A recuperação retroativa não deve ser apresentada como consequência automática da equiparação. Ela depende de prova e de aderência concreta aos requisitos legais.

Uma agenda estratégica para clínicas médicas

A nova realidade tributária exige que clínicas médicas deixem de tratar a tributação como tema periférico. A carga fiscal impacta margem, investimento, expansão, competitividade e capacidade de modernização tecnológica.

A equiparação hospitalar, nesse contexto, deve ser compreendida como parte de uma agenda mais ampla de governança. Não se trata apenas de pagar menos tributo. Trata-se de pagar corretamente, com base na atividade real da empresa e com segurança jurídica.

Essa agenda envolve revisão do contrato social, adequação de CNAEs, regularidade perante a Junta Comercial, verificação do regime tributário, análise dos alvarás sanitários, revisão das notas fiscais, segregação de receitas, documentação da estrutura assistencial e avaliação dos contratos com hospitais, clínicas ou centros cirúrgicos parceiros.

Clínicas que fizerem esse movimento de forma preventiva estarão mais preparadas para enfrentar o ambiente fiscal pós-reforma. As que ignorarem essa revisão podem continuar pagando tributos em excesso ou, no extremo oposto, aplicar benefícios sem segurança e se expor a autuações.

Conclusão

A reforma tributária reforçou a importância da governança fiscal no setor da saúde. Embora a equiparação hospitalar esteja ligada ao IRPJ e à CSLL, e não diretamente aos tributos sobre consumo, o novo ambiente de fiscalização torna ainda mais relevante a revisão das estruturas tributárias das clínicas médicas.

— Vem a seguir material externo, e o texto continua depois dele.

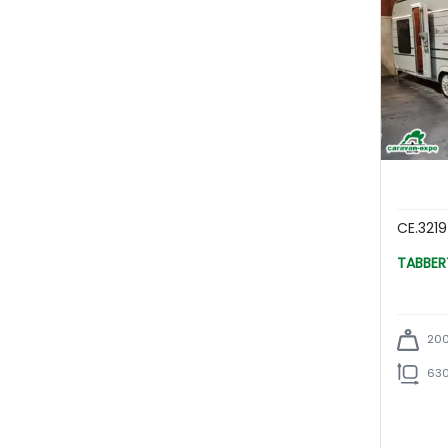
CE.321
200
630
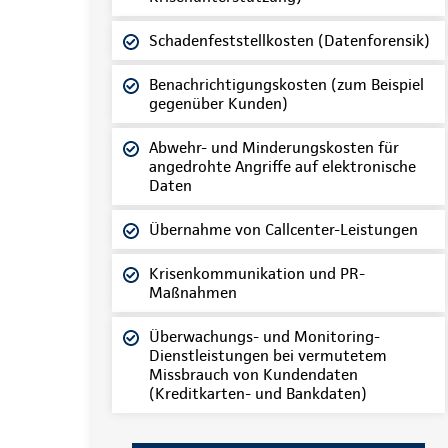
Schadenfeststellkosten (Datenforensik)
Benachrichtigungskosten (zum Beispiel
gegenüber Kunden)
Abwehr- und Minderungskosten für
angedrohte Angriffe auf elektronische
Daten
Übernahme von Callcenter-Leistungen
Krisenkommunikation und PR-
Maßnahmen
Überwachungs- und Monitoring-
Dienstleistungen bei vermutetem
Missbrauch von Kundendaten
(Kreditkarten- und Bankdaten)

Para clínicas que prestam serviços de natureza hospitalar, a equiparação pode representar um instrumento legítimo de eficiência tributária, com impacto relevante sobre a carga de IRPJ e CSLL.

Mas o benefício exige técnica. Não basta alterar CNAEs, invocar o Tema 217 do STJ ou afirmar que a clínica atua na área da saúde. É necessário comprovar a efetiva prestação de serviços hospitalares, manter documentação consistente, cumprir normas sanitárias, segregar receitas e alinhar a estrutura societária à realidade operacional.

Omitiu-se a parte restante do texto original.